L’erogazione del reddito è garantita per tutto il periodo in cui perdura la situazione di difficoltà del soggetto, ma anche il beneficiario, specie quello in età non pensionabile, ha degli obblighi, come quello di rendersi disponibile a trovare occupazione presso i centri di impiego e a comunicare variazioni nella sua situazione reddituale.

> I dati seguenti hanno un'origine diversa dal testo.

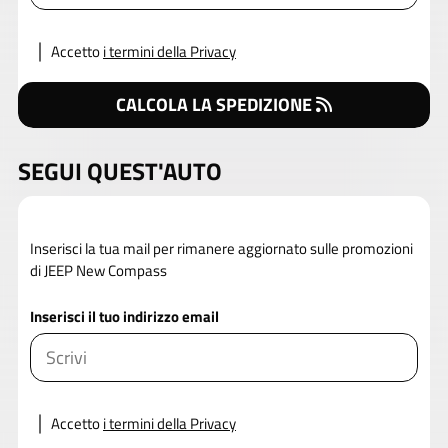
Accetto
i termini della Privacy
CALCOLA LA SPEDIZIONE
SEGUI QUEST'AUTO
Inserisci la tua mail per rimanere aggiornato sulle promozioni
di JEEP New Compass
Inserisci il tuo indirizzo email
Accetto
i termini della Privacy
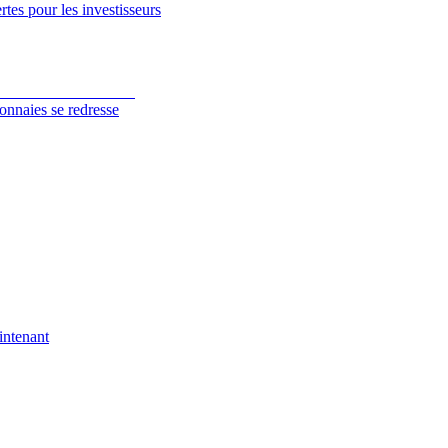
tes pour les investisseurs
onnaies se redresse
intenant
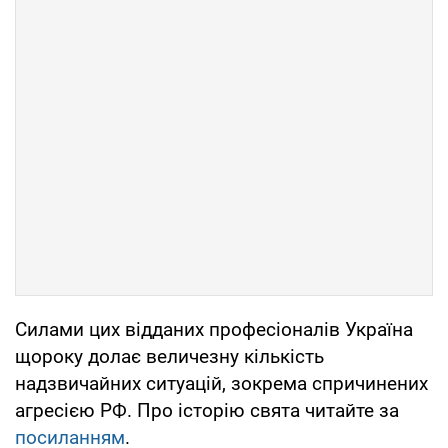
Силами цих відданих професіоналів Україна
щороку долає величезну кількість
надзвичайних ситуацій, зокрема спричинених
агресією РФ. Про історію свята читайте за
посиланням
.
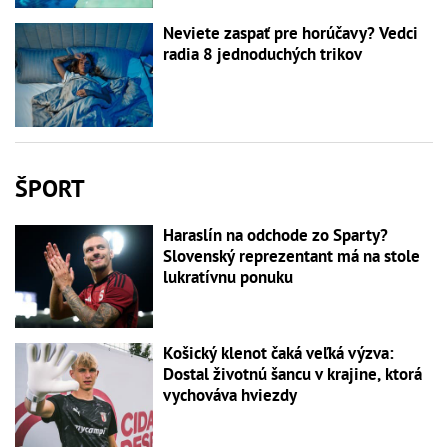
Neviete zaspať pre horúčavy? Vedci
radia 8 jednoduchých trikov
ŠPORT
Haraslín na odchode zo Sparty?
Slovenský reprezentant má na stole
lukratívnu ponuku
Košický klenot čaká veľká výzva:
Dostal životnú šancu v krajine, ktorá
vychováva hviezdy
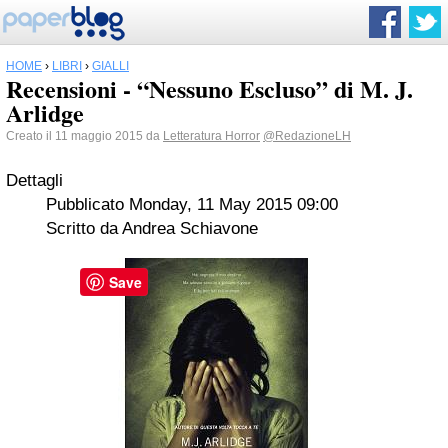
HOME
›
LIBRI
›
GIALLI
Recensioni - “Nessuno Escluso” di M. J.
Arlidge
Creato il 11 maggio 2015 da
Letteratura Horror
@RedazioneLH
Dettagli
Pubblicato Monday, 11 May 2015 09:00
Scritto da Andrea Schiavone
Save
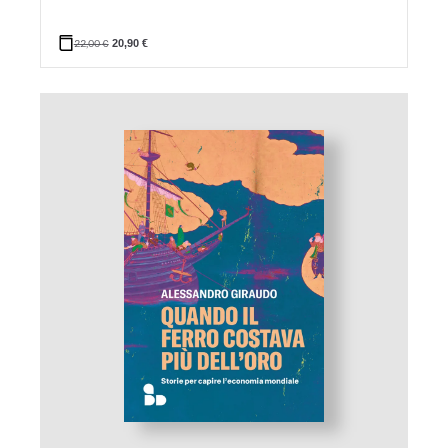
22,00
€
20,90
€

La discussione online – “La proposta era un atto dovuto che rispetta le promesse elettorali e che ci avvicina agli altri Paesi dell’Europa – spiega l’onorevole Massimo De Rosa – In questi giorni sono già arrivati qualcosa come 5.000 commenti che alcuni rappresentati si impegneranno a raccogliere e a sintetizzare. Di certo i punti indiscutibili sono la cifra minima stabilita dei 600 euro, mentre si stanno verificando bene le condizioni di accesso”. “Il rischio dei furbi che se ne approfittino c’è – come spiega il consigliere della Regione Lombardia Stefano Buffagni – dunque si stanno studiando strumenti che limitino il verificarsi di situazioni spiacevoli”.
I costi e le risorse – Così com’è la proposta di legge costerebbe allo Stato 19 miliardi di euro l’anno in quanto sono state stimate in 9 milioni le persone in stato di povertà in Italia. Dove trovare i fondi? Le fonti di finanziamento individuate sarebbero una ventina: dai tagli al Ministero della Difesa a quelli sulle pensioni d’oro, dal gioco d’azzardo all’Imu imposto anche sui beni della Chiesa.
Ma è proprio sulla questione finanziamenti che la proposta era stata inizialmente liquidata come “una grossa balla del M5S” dal vice ministro all’Economia Stefano Fassina secondo cui “le risorse necessarie per attuarla ammonterebbero a 30 miliardi, mentre con questa legge si arriverebbe soltanto a 4”. Secondo le notizie degli ultimi giorni però, Fassina si sarebbe invece aperto a una sperimentazione del reddito a partire dalle grandi città.
“Se non ci fossero state le risorse per il progetto non ce l’avrebbero fatto depositare e ce l’avrebbero rimandato indietro – ha dichiarato Buffagni – In Lombardia per esempio stiamo pensando a un modo di reperire fondi attraverso l’abrogazione della norma contenuta nel Codice dei contratti pubblici che obbliga gli enti a pubblicare i bandi sia sui quotidiani cartacei che su quelli online anche se, ai fini della validità della pubblicità, sarebbe sufficiente la sola presenza del bando sul web. In questo modo si risparmierebbero qualcosa come 6 miliardi di euro”.